> [REQUIRED ACTION]:
In the material below, find the line that contains "Log In To Access Your Purchased Courses" and the line that contains "making, permitting groups to adjust and", then write out exactly those two lines and everything between them.

> [TASK DATA]:
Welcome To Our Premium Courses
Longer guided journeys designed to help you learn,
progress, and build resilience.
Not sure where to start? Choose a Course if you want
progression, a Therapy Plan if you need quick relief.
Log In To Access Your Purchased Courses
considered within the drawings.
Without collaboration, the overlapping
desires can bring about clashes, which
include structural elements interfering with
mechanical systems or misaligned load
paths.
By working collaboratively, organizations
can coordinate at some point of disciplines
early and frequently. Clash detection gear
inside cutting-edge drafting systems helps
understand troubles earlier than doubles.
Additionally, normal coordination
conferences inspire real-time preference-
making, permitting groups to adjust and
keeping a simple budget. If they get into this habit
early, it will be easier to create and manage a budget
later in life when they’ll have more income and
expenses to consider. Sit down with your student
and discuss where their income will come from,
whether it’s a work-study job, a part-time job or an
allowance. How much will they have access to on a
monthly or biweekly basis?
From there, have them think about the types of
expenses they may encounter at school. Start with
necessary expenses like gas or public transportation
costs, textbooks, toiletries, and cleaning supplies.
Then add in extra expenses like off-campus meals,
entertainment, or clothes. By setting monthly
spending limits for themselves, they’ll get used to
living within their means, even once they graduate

==

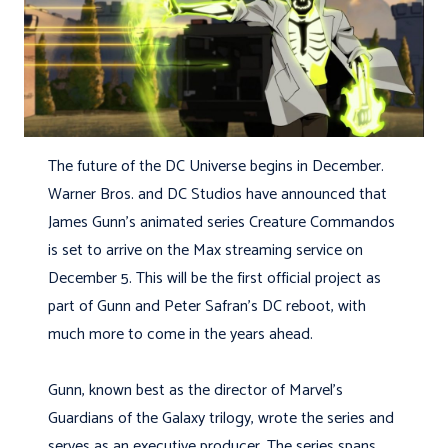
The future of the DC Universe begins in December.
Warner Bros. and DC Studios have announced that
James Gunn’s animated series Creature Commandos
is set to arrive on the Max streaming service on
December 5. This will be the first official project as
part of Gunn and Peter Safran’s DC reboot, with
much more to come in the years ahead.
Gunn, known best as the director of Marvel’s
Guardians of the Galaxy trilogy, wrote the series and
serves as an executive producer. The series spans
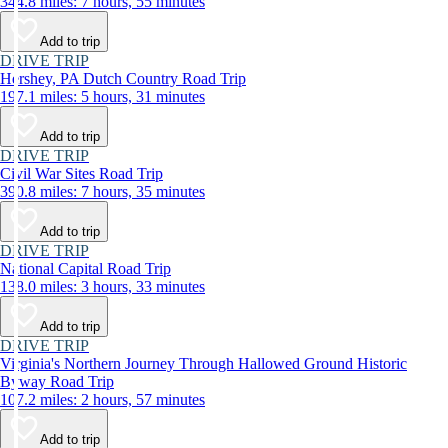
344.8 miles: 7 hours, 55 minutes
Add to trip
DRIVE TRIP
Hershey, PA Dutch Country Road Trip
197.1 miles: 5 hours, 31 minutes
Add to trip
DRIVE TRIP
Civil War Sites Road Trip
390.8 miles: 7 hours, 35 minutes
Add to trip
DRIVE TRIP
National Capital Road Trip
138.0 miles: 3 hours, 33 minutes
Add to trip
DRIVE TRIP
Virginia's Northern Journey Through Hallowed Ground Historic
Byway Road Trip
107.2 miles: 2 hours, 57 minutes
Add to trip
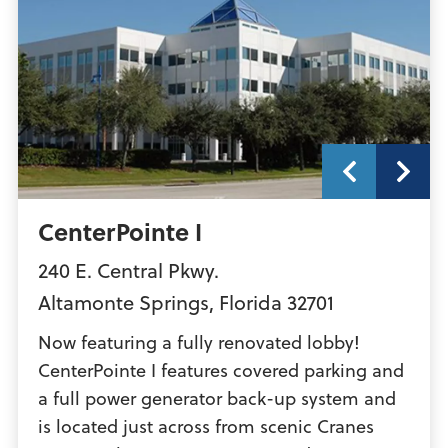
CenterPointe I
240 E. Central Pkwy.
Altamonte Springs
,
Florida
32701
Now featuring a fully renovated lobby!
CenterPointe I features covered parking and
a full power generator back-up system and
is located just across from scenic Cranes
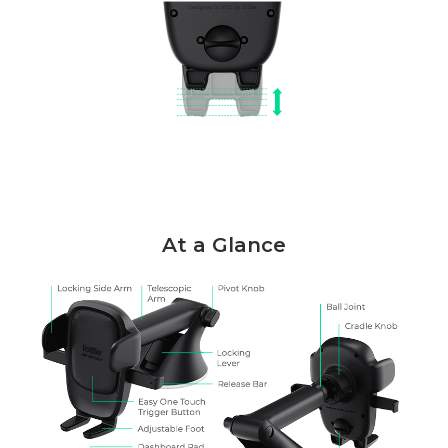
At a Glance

---

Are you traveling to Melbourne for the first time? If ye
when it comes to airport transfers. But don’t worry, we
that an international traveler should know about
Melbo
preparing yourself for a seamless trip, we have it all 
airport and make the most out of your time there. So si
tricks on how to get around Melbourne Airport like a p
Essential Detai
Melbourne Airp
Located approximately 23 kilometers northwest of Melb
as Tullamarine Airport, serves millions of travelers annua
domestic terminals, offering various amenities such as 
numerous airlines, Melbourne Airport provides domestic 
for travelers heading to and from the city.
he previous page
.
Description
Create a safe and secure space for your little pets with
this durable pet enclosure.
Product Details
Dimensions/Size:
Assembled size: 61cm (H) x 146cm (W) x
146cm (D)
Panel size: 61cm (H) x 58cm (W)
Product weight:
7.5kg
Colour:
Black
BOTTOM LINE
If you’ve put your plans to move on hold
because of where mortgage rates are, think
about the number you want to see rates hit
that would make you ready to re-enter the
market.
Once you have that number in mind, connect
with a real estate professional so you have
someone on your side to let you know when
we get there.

> [EXERCISE ANSWER]:
Log In To Access Your Purchased Courses
considered within the drawings.
Without collaboration, the overlapping
desires can bring about clashes, which
include structural elements interfering with
mechanical systems or misaligned load
paths.
By working collaboratively, organizations
can coordinate at some point of disciplines
early and frequently. Clash detection gear
inside cutting-edge drafting systems helps
understand troubles earlier than doubles.
Additionally, normal coordination
conferences inspire real-time preference-
making, permitting groups to adjust and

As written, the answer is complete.